Everything Coach Kirk Ferentz Said About Michigan Football After B1G Championship BY TRENT KNOOP SPORTS ILLUSTRATED MICHIGAN WOLVERINES NEWS, ANALYSIS AND MORE
INDIANAPOLIS — Kirk Ferentz and Iowa lost to Michigan two times in the last three years in the Big Ten Championship game. In 2021, it was a 42-3 defeat and on Saturday night, Michigan won 26-0. The Iowa defense held up to its standards, only allowing Michigan to score two touchdowns and gain 213 yards of total offense. But the Iowa offense also held up to its standards. Deacon Hill and the Hawkeyes to just 155 yards of total offense.
Iowa also had three fumbles to its name on Saturday night and had several other occasions where the ball could’ve been intercepted by the Michigan defense.
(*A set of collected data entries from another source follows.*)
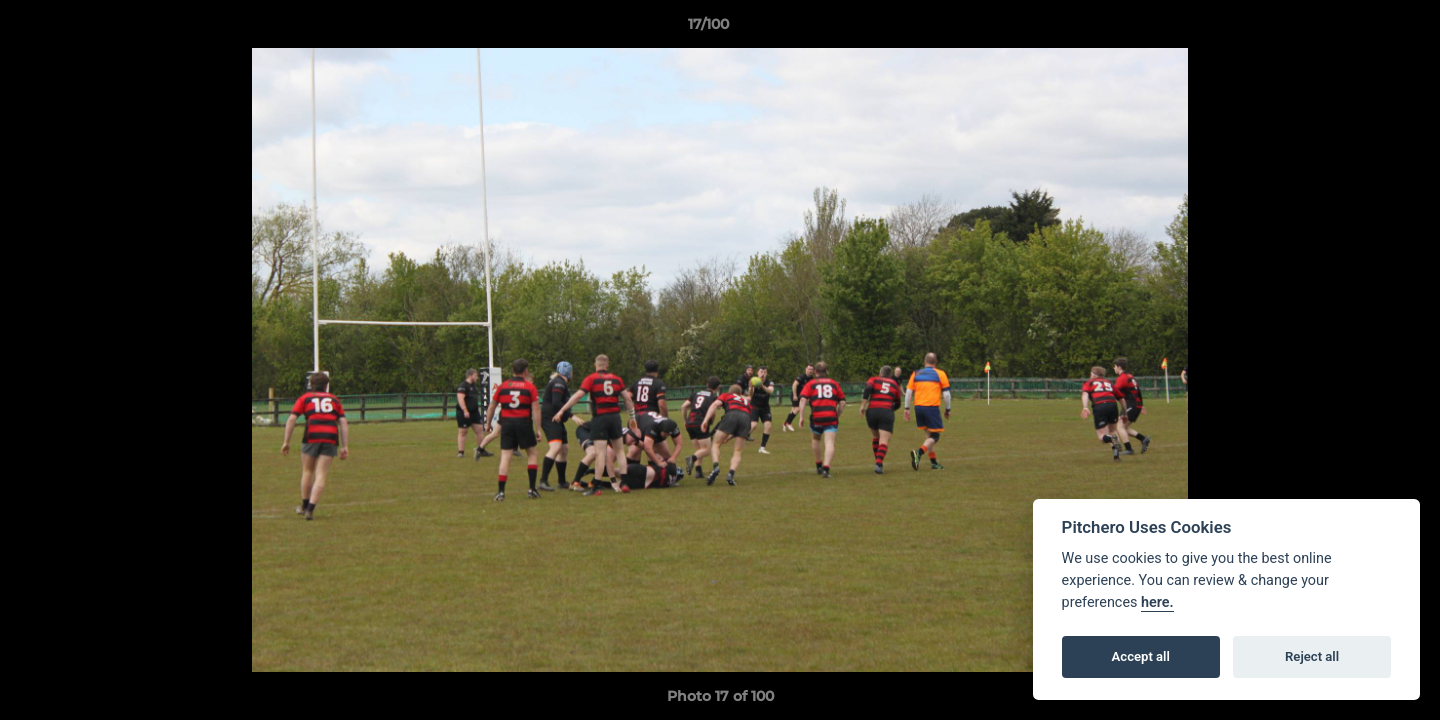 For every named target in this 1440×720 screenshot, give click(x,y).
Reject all (1312, 656)
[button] (1356, 29)
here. (1157, 602)
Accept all (1141, 656)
After the game, Kirk Ferentz met with reporters to talk about his team and the Wolverines. Here is everything Ferentz had to say about the Michigan Wolverines following the B1G championship. On the Iowa defense vs. the Michigan offense Guys have been playing great defense all season long, and tonight was no exception. Tremendous amount of respect for our opponent’s offensive football team, their entire football team. I said that during the week. That was sincere. Both teams played defensively tonight. I don’t think it’s a huge surprise, and credit to our guys. They gave us a chance and kept us in the game really until that turnover in the third quarter.
The lack of numbers from the Iowa offense despite having turnovers So probably the two biggest plays, in my opinion, were the punt return and the turnover in the third quarter. Then we turned one over too, which probably cost us a field goal. I would attribute Michigan’s defensive performance or our offensive performance to their defense. They have a really good defense, and it’s statistically proven. I think they give up ten points a game. That’s not our strength right now. We didn’t match up well. That’s the way it goes. We’ll go back to the drawing board. On the Deacon Hill-ruled fumble in the third quarter, I’ve made it the last two months without getting fined. I’ll try again. I’m really struggling with our replay system.
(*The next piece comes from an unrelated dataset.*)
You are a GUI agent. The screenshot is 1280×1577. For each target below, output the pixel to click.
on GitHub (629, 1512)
I was really struggling with it, as I was after the Minnesota game. However, many weeks after that, I’m still struggling on that one. I can’t accept it.Tonight, as I was told, the arm was going forward, but the hand wasn’t, and I’m not sure if that’s possible mechanically. I was an English major, but again, I just think we’re really taking a game that’s relatively simple—I’m old enough, okay, I was in the league when they started the replay. The whole concept, as I recall, was taking, obviously—I don’t want to say a blown call, but a wrong call. An official got screened, somehow an obvious mistake took place, and you corrected it.
We’ve taken it to a whole different level, and we’ve been on the short end of two of them. Coaches get fired. Coaches get fired. If you want to talk about the extremes of it, coaches get fired. So I just think we have a system that needs to be readdressed and rediscussed. There’s got to be a better way to do it. I feel bad for the officials on the field because they’re the ones that have to explain to us that a decision that gets made gets made somewhere else.It doesn’t make sense.
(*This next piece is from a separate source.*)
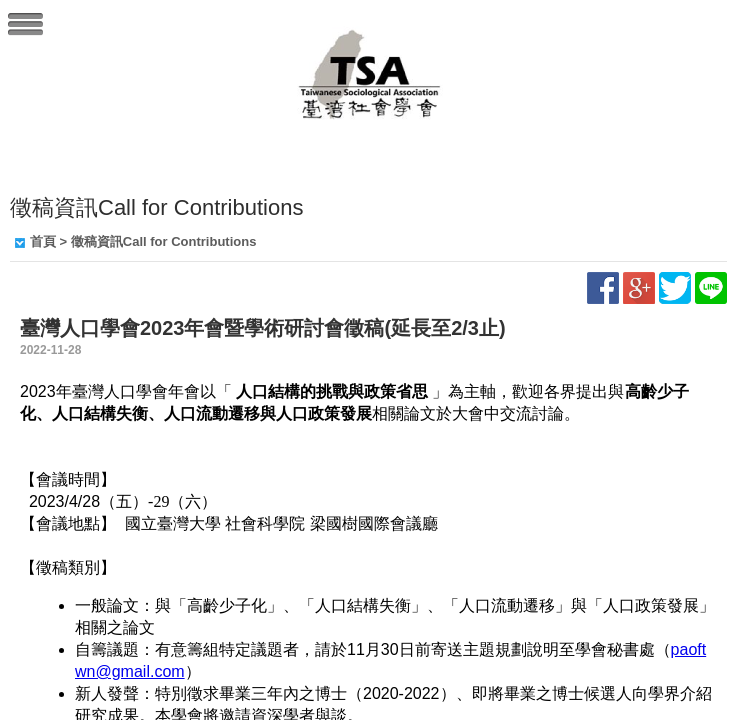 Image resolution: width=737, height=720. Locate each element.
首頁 (43, 241)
It doesn’t make sense to me. So to me, the official who reviews it on the field should have full ability to make the decision or a centralized location because I just can’t understand why it wouldn’t be better to have one consistent voice. You know, that’s what it is, but that’s an out-of-season discussion. But that was a big play in the game, obviously, once that happened. Then the other component to that was that on the field, the whistle blew, and we got penalized a year ago for a guy trying to recover a fumble after a whistle blew. It’s really tough to coach your guys when a whistle blows, but their guy recovers. Our guys didn’t.
I’m not saying that cost us the game. I’m not sitting up here saying that, but it’s a pivotal play. So it’s just a little bit challenging.
If you wanted to compare it to last year’s, those interior guys—they’ve got a big physical group of interior guys, and they’re good at every position. That’s been Michigan for a long time. I started in ’81. That was my first time being involved with them in person. So they’ve always had good players. They’re very well-coached. They’ve got a lot of girth inside. It was tough to get anything going in the running game, and they rotated guys through. They have fewer than five or six guys that are pretty good in there. Not that the other guys aren’t; don’t get me wrong. They’re very, very veteran on defense.